**Material to process:**
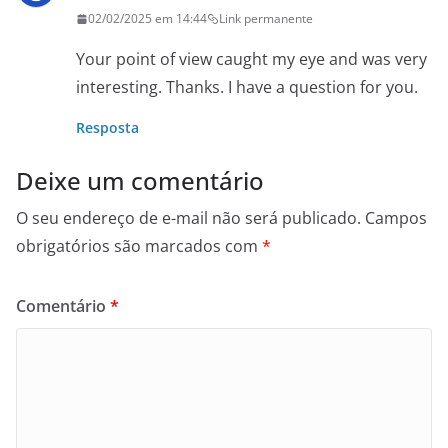
02/02/2025 em 14:44
Link permanente
Your point of view caught my eye and was very
interesting. Thanks. I have a question for you.
Resposta
Deixe um comentário
O seu endereço de e-mail não será publicado.
Campos
obrigatórios são marcados com
*
Comentário
*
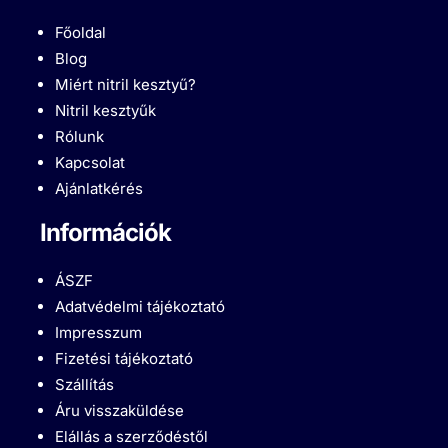
Főoldal
Blog
Miért nitril kesztyű?
Nitril kesztyűk
Rólunk
Kapcsolat
Ajánlatkérés
Információk
ÁSZF
Adatvédelmi tájékoztató
Impresszum
Fizetési tájékoztató
Szállítás
Áru visszaküldése
Elállás a szerződéstől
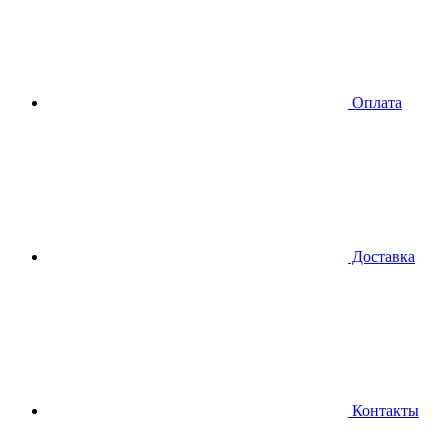
Оплата
Доставка
Контакты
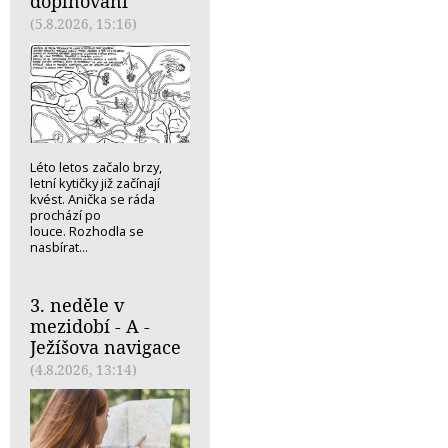
doplňování
(5.8.2026, 15:16)
Léto letos začalo brzy,
letní kytičky již začínají
kvést. Anička se ráda
prochází po
louce. Rozhodla se
nasbírat...
3. neděle v
mezidobí - A -
Ježíšova navigace
(4.8.2026, 13:14)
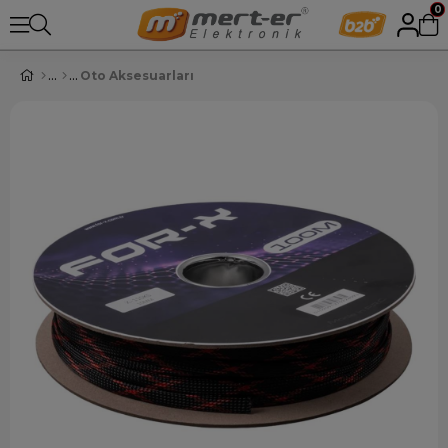
0
Oto Aksesuarları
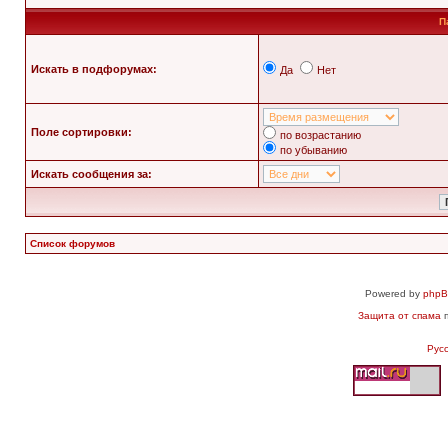
П
Искать в подфорумах:
Да
Нет
Поле сортировки:
по возрастанию
по убыванию
Искать сообщения за:
Список форумов
Powered by
php
Защита от спама
п
Рус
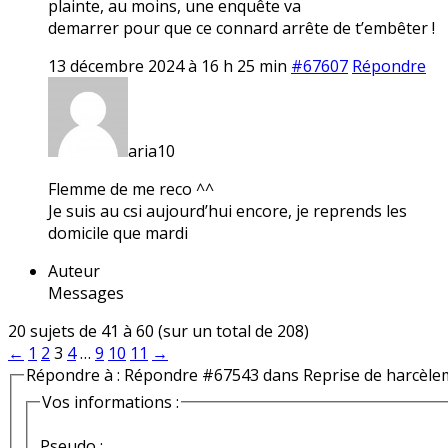
plainte, au moins, une enquête va
demarrer pour que ce connard arrête de t’embêter !
13 décembre 2024 à 16 h 25 min
#67607
Répondre
aria10
Flemme de me reco ^^
Je suis au csi aujourd’hui encore, je reprends les
domicile que mardi
Auteur
Messages
20 sujets de 41 à 60 (sur un total de 208)
←
1
2
3
4
…
9
10
11
→
Répondre à : Répondre #67543 dans Reprise de harcèle
Vos informations :
Pseudo :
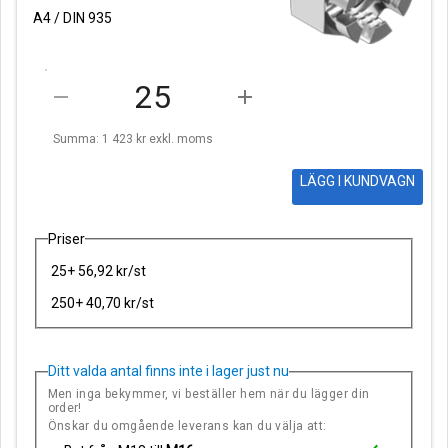
A4 / DIN 935
remove
add
Summa: 1 423 kr
exkl. moms
LÄGG I KUNDVAGN
Priser
25+ 56,92 kr/st
250+ 40,70 kr/st
Ditt valda antal finns inte i lager just nu
Men inga bekymmer, vi beställer hem när du lägger din
order!
Önskar du omgående leverans kan du välja att:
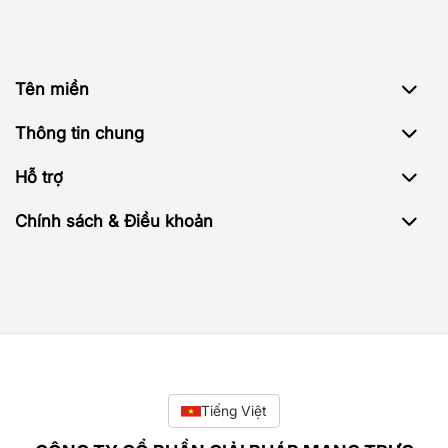
Tên miền
Thông tin chung
Hỗ trợ
Chính sách & Điều khoản
Tiếng Việt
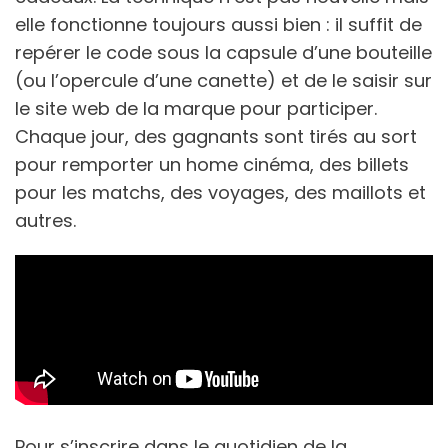
elle fonctionne toujours aussi bien : il suffit de
repérer le code sous la capsule d’une bouteille
(ou l’opercule d’une canette) et de le saisir sur
le site web de la marque pour participer.
Chaque jour, des gagnants sont tirés au sort
pour remporter un home cinéma, des billets
pour les matchs, des voyages, des maillots et
autres.
Pour s’inscrire dans le quotidien de la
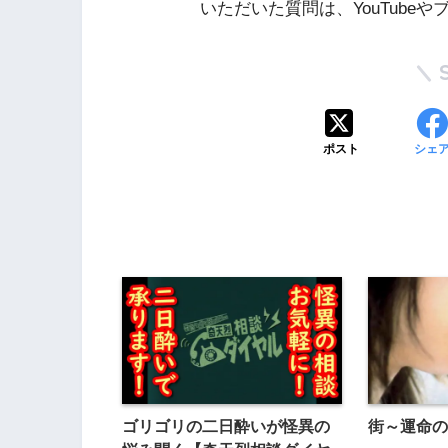
いただいた質問は、YouTube
ポスト
シェ
ゴリゴリの二日酔いが怪異の
街～運命の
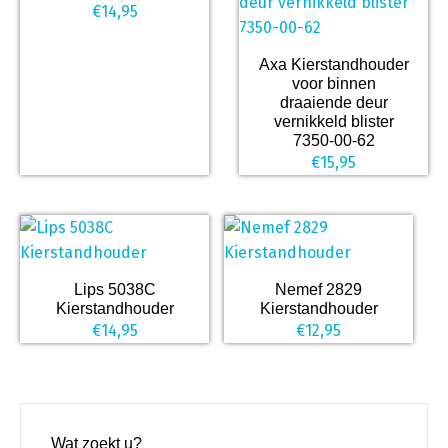
€
14,95
Axa Kierstandhouder
voor binnen
draaiende deur
vernikkeld blister
7350-00-62
€
15,95
Lips 5038C
Nemef 2829
Kierstandhouder
Kierstandhouder
€
14,95
€
12,95
Wat zoekt u?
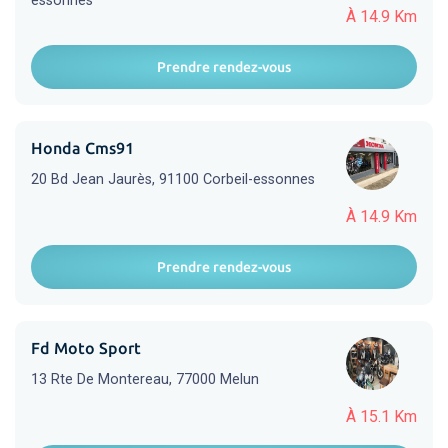
essonnes
À 14.9 Km
Prendre rendez-vous
Honda Cms91
20 Bd Jean Jaurès, 91100 Corbeil-essonnes
À 14.9 Km
Prendre rendez-vous
Fd Moto Sport
13 Rte De Montereau, 77000 Melun
À 15.1 Km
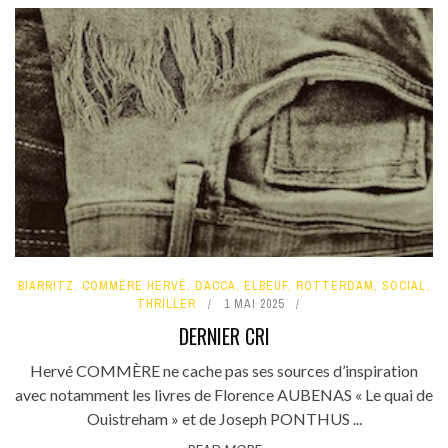
BIARRITZ
,
COMMÈRE HERVÉ
,
DACCA
,
ELBEUF
,
ROTTERDAM
,
SOCIAL
,
THRILLER
1 MAI 2025
DERNIER CRI
Hervé COMMÈRE ne cache pas ses sources d’inspiration
avec notamment les livres de Florence AUBENAS « Le quai de
Ouistreham » et de Joseph PONTHUS ...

**Task details:**
Start at the line above containing "13 décembre 2024 à 16 h 25 min" and stop at the line containing "elle fonctionne toujours": print those lines and everything between them exactly, but not the pictures.

**Task solution:**
13 décembre 2024 à 16 h 25 min
#67607
Répondre
aria10
Flemme de me reco ^^
Je suis au csi aujourd’hui encore, je reprends les
domicile que mardi
Auteur
Messages
20 sujets de 41 à 60 (sur un total de 208)
←
1
2
3
4
…
9
10
11
→
Répondre à : Répondre #67543 dans Reprise de harcèle
Vos informations :
Pseudo :
A4 / DIN 935
remove
add
Summa: 1 423 kr
exkl. moms
LÄGG I KUNDVAGN
Priser
25+ 56,92 kr/st
250+ 40,70 kr/st
Ditt valda antal finns inte i lager just nu
Men inga bekymmer, vi beställer hem när du lägger din
order!
Önskar du omgående leverans kan du välja att:
Tên miền
Thông tin chung
Hỗ trợ
Chính sách & Điều khoản
Tiếng Việt
elle fonctionne toujours aussi bien : il suffit de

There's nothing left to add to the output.